- [Your goal]: Starting with the line that has "elle peut être" in the records below and ending with the line that has "Webcam-Hacker kann daraufhin", output those lines exactly and nothing more; omit the pictures.

- Opening Delimiter -

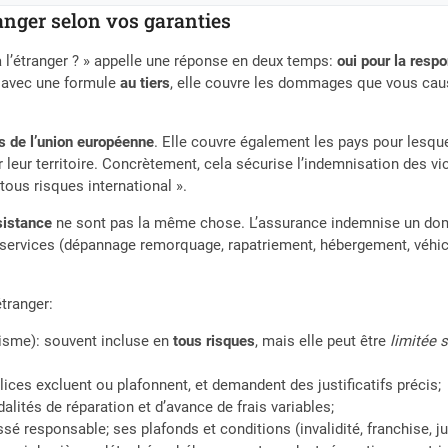
anger selon vos garanties
l’étranger ? » appelle une réponse en deux temps:
oui pour la respo
: avec une formule
au tiers
, elle couvre les dommages que vous ca
s de l’union européenne
. Elle couvre également les pays pour lesqu
r leur territoire. Concrètement, cela sécurise l’indemnisation des
tous risques international ».
sistance
ne sont pas la même chose. L’assurance indemnise un domm
es services (dépannage remorquage, rapatriement, hébergement, véh
étranger:
lisme): souvent incluse en
tous risques
, mais elle peut être
limitée s
lices excluent ou plafonnent, et demandent des justificatifs précis;
lités de réparation et d’avance de frais variables;
ssé responsable; ses plafonds et conditions (invalidité, franchise, ju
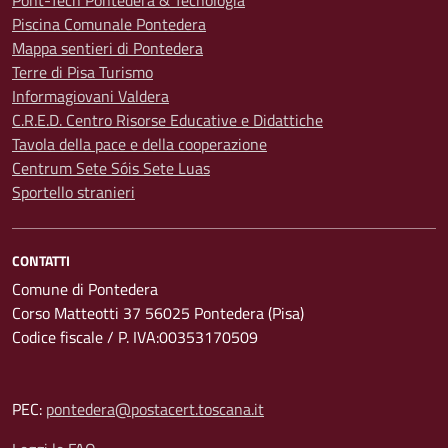
Pont-Tech Pontedera & Tecnologia
Piscina Comunale Pontedera
Mappa sentieri di Pontedera
Terre di Pisa Turismo
Informagiovani Valdera
C.R.E.D. Centro Risorse Educative e Didattiche
Tavola della pace e della cooperazione
Centrum Sete Sóis Sete Luas
Sportello stranieri
CONTATTI
Comune di Pontedera
Corso Matteotti 37 56025 Pontedera (Pisa)
Codice fiscale / P. IVA:00353170509
PEC:
pontedera@postacert.toscana.it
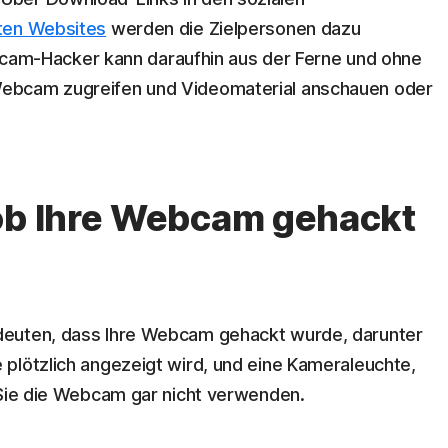
rten Websites
werden die Zielpersonen dazu
Webcam-Hacker kann daraufhin aus der Ferne und ohne
ebcam zugreifen und Videomaterial anschauen oder
 ob Ihre Webcam gehackt
deuten, dass Ihre Webcam gehackt wurde, darunter
plötzlich angezeigt wird, und eine Kameraleuchte,
 Sie die Webcam gar nicht verwenden.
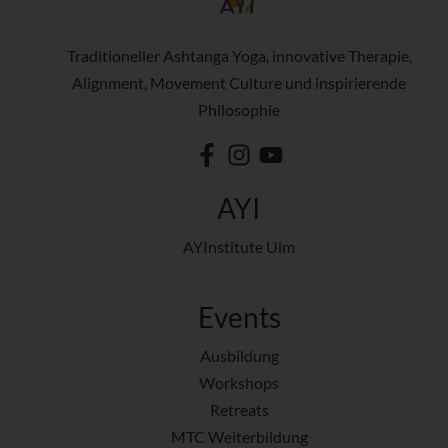
Traditioneller Ashtanga Yoga, innovative Therapie,
Alignment, Movement Culture und inspirierende
Philosophie
AYI
AYInstitute Ulm
Events
Ausbildung
Workshops
Retreats
MTC Weiterbildung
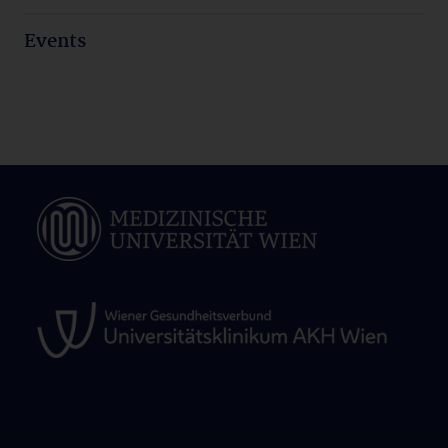
Events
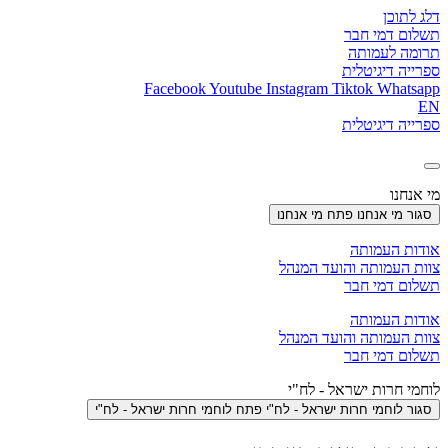
דלג לתוכן
תשלום דמי חבר
תרומה לעמותה
ספרייה דיגיטלית
Facebook
Youtube
Instagram
Tiktok
Whatsapp
EN
ספרייה דיגיטלית
מי אנחנו
סגור מי אנחנו
פתח מי אנחנו
אודות העמותה
צוות העמותה והועד המנהל
תשלום דמי חבר
אודות העמותה
צוות העמותה והועד המנהל
תשלום דמי חבר
לוחמי חרות ישראל - לח"י
סגור לוחמי חרות ישראל - לח"י
פתח לוחמי חרות ישראל - לח"י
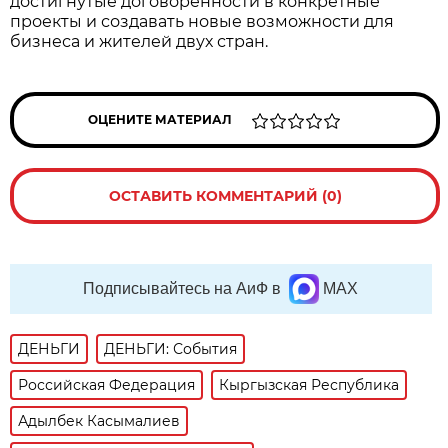
достигнутые договорённости в конкретные
проекты и создавать новые возможности для
бизнеса и жителей двух стран.
ОЦЕНИТЕ МАТЕРИАЛ
ОСТАВИТЬ КОММЕНТАРИЙ (0)
Подписывайтесь на АиФ в
MAX
ДЕНЬГИ
ДЕНЬГИ: События
Российская Федерация
Кыргызская Республика
Адылбек Касымалиев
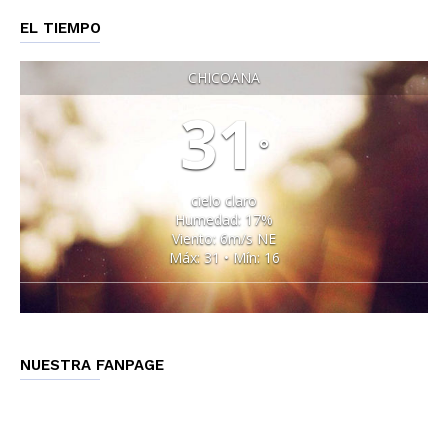
EL TIEMPO
CHICOANA
31
°
cielo claro
Humedad: 17%
Viento: 6m/s NE
Máx: 31 • Mín: 16
NUESTRA FANPAGE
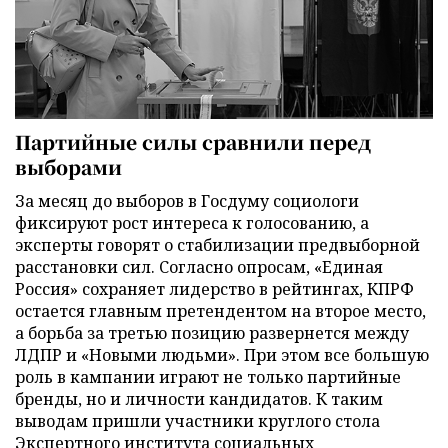
Партийные силы сравнили перед
выборами
За месяц до выборов в Госдуму социологи
фиксируют рост интереса к голосованию, а
эксперты говорят о стабилизации предвыборной
расстановки сил. Согласно опросам, «Единая
Россия» сохраняет лидерство в рейтингах, КПРФ
остается главным претендентом на второе место,
а борьба за третью позицию развернется между
ЛДПР и «Новыми людьми». При этом все большую
роль в кампании играют не только партийные
бренды, но и личности кандидатов. К таким
выводам пришли участники круглого стола
Экспертного института социальных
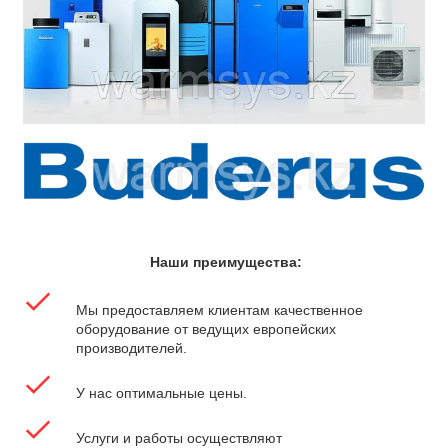
Наши преимущества:
Мы предоставляем клиентам качественное
оборудование от ведущих европейских
производителей.
У нас оптимальные цены.
Услуги и работы осуществляют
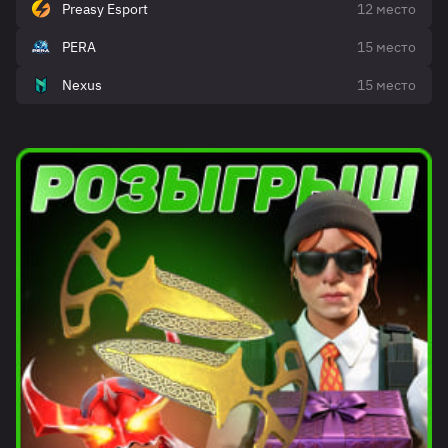
Preasy Esport
12 место
PERA
15 место
Nexus
15 место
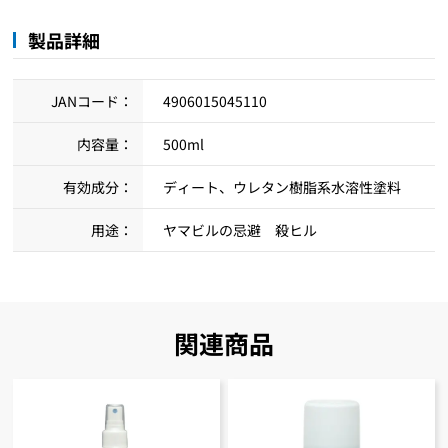
製品詳細
JANコード：
4906015045110
内容量：
500ml
有効成分：
ディート、ウレタン樹脂系水溶性塗料
用途：
ヤマビルの忌避 殺ヒル
関連商品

- Closing Delimiter -

- [Response box]:
, mais elle peut être
limitée s
lices excluent ou plafonnent, et demandent des justificatifs précis;
lités de réparation et d’avance de frais variables;
ssé responsable; ses plafonds et conditions (invalidité, franchise, ju
Pont-Tech Pontedera & Tecnologia
Piscina Comunale Pontedera
Mappa sentieri di Pontedera
Terre di Pisa Turismo
Informagiovani Valdera
C.R.E.D. Centro Risorse Educative e Didattiche
Tavola della pace e della cooperazione
Centrum Sete Sóis Sete Luas
Sportello stranieri
CONTATTI
Comune di Pontedera
Corso Matteotti 37 56025 Pontedera (Pisa)
Codice fiscale / P. IVA:00353170509
PEC:
pontedera@postacert.toscana.it
rten Websites
werden die Zielpersonen dazu
Webcam-Hacker kann daraufhin aus der Ferne und ohne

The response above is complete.